Over de gebondenheid aan de rede van H.M. de Koningin, waarnaar ook in de instructie der Commissie-Generaal wordt verwezen, is het nodig iets meer te zeggen.
Met een beroep op de constitutionele positie der Koningin is van sommige zijden betoogd, dat de Staten Generaal zich niet als gebonden konden beschouwen door hetgeen H.M. einde 1942 had gezegd. De verantwoordelijkheid voor hare toenmalige verklaringen kwam, aldus deze gedachtengang, geheel voor rekening van de toenmalige Regering, die niet ter verantwoording kon worden geroepen, omdat Nederland bezet was en de Staten Generaal buiten functie waren.

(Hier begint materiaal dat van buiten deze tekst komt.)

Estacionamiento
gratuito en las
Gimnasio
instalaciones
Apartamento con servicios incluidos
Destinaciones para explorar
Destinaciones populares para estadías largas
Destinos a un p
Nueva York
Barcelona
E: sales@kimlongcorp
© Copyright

Maar de Staten Generaal hadden, toen zij, overeenkomstig de Grondwet, weer in al hunne bevoegdheden waren hersteld, het onweersprekelijke recht de Ministers ter verantwoording te roepen en de in de Koninklijke rede ten aanzien van Indonesië gedane beloften te desavoueren.
| |
| |
Even afgezien van de nooit met onomstotelijke zekerheid te beantwoorden vraag, of ten deze niet een beroep mocht en moest worden gedaan op het staatsnoodrecht, dat dwong tot een zelfstandig handelen der Regering buiten de Staten Generaal om, en dat in zulke omstandigheden even bindend is als in normale een zuiver constitutionele handelwijze zou zijn; - moet geconstateerd worden, dat deze redenering, zuiver constitutioneel-staatsrechtelijk gezien, moeilijk aantastbaar is. Wat intussen alleen bewijst, dat een aangelegenheid als deze niet louter constitutioneel-staatsrechtelijk mag worden beschouwd.

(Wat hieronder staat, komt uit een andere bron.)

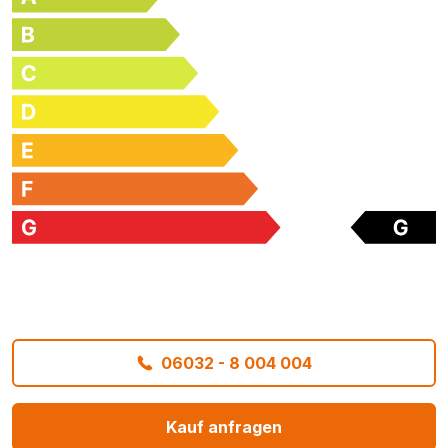
06032 - 8 004 004
Kauf anfragen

Het gold hier immers een uitspraak van de draagster van het hoogste staatsgezag in Nederland, gedaan tegenover derden. De constitutionele Koning in Nederland verbond zich hier tot een bepaalde wijze van handelen na den oorlog, niet alleen tegenover de Indonesiërs maar ook tegenover bondgenoten in dien oorlog, van wier steun de vrijmaking van het Koninkrijk afhing, en die reeds toen blijk hadden gegeven van een fellen afkeer van alles wat naar koloniale overheersing zweemde. Niet op de laatste plaats om met name den Amerikaansen bondgenoot in dit opzicht gerust te stellen over de Nederlandse voornemens, werd de rede van H.M. gehouden. Bovendien bevatte deze rede bepaalde beloften aan de Indonesiërs. En nu moge men louter van het standpunt van de Nederlandse Grondwet en het Nederlandse Staatsrecht uit, volhouden, dat de Staten Generaal door zulk een rede niet gebonden konden worden; van breder internationaal politiek oogpunt uit bezien, was het ontoelaatbaar en in feite onmogelijk de door den constitutionelen Nederlandsen Koning gedane toezeggingen te desavoueren. Bij de bondgenoten zou dit nimmer geaccepteerd zijn geworden; en zowel bij hen als bij de Indonesiërs zou Nederland als een hoogst onbetrouwbaar land zijn gaan gelden, dat op formalistische gronden zoekt te ontkomen aan toezeggingen, welke anderen wel als bindende beloften moesten klinken.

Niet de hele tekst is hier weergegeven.